A presença dessas empresas no Brasil também é lucrativa para elas. Não interessa à Google, Meta, Amazon ou Apple perder um dos maiores mercados do planeta, nem se arriscar ao desgaste reputacional de um embate com a terceira maior democracia do mundo.
Regulação, e não exclusão: o caminho brasileiro
A professora Camila Vidal, da Universidade Federal de Santa Catarina, alerta que a questão central não é banir as big techs, mas regulá-las. O recente julgamento do Supremo Tribunal Federal, que alterou o artigo 19 do Marco Civil da Internet e impôs maior responsabilidade às plataformas sobre conteúdo ilegal, é exemplo de que o Estado brasileiro já dispõe de instrumentos legais para conter abusos e influências desmedidas.
Taxar, responsabilizar, exigir transparência nos algoritmos e proteção de dados: essas são ferramentas de soberania que não implicam retrocesso, mas avanço democrático.
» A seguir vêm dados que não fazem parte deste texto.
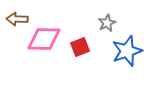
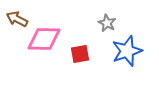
brown arrow: rotated 25 degrees clockwise
gray star: rotated 18 degrees counterclockwise
red square: moved 7 px down; rotated 12 degrees clockwise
A chamada “tributação das big techs” é prática comum na Europa e está sendo debatida até em fóruns da OCDE e da ONU.
A urgência de uma estratégia nacional de soberania digital
Se há uma lição a ser tirada deste conflito comercial, é a urgência de um plano brasileiro de soberania digital. Isso significa:
- Fortalecer data centers nacionais (como propõe o plano Redata);
- Investir em plataformas e soluções brasileiras de tecnologia;
- Estabelecer uma regulação moderna, eficaz e soberana, que proteja direitos, mas não destrua a inovação;
- Criar ecossistemas de startups e inovação que concorram, ao menos em parte, com os serviços estrangeiros.
O Brasil precisa se preparar para ser menos vulnerável a choques externos, mas isso não se faz com proibição — e sim com estratégia, inteligência de Estado e investimento em educação tecnológica.
Conclusão: um mundo sem as big techs seria um mundo com menos Brasil
A atual crise com os Estados Unidos — ainda em curso — escancara uma verdade que o país precisa encarar: o Brasil não pode abrir mão da internet livre, da inovação tecnológica e da sua inserção digital no mundo. Mas também não pode seguir indefeso diante de corporações que operam como superestados.
O caminho do meio, portanto, é o mais difícil, mas o único viável: regular sem isolar, negociar sem se submeter, proteger sem censurar.
E acima de tudo, construir — com investimento, coragem e visão de futuro — uma nação digital soberana, justa e conectada com o século XXI.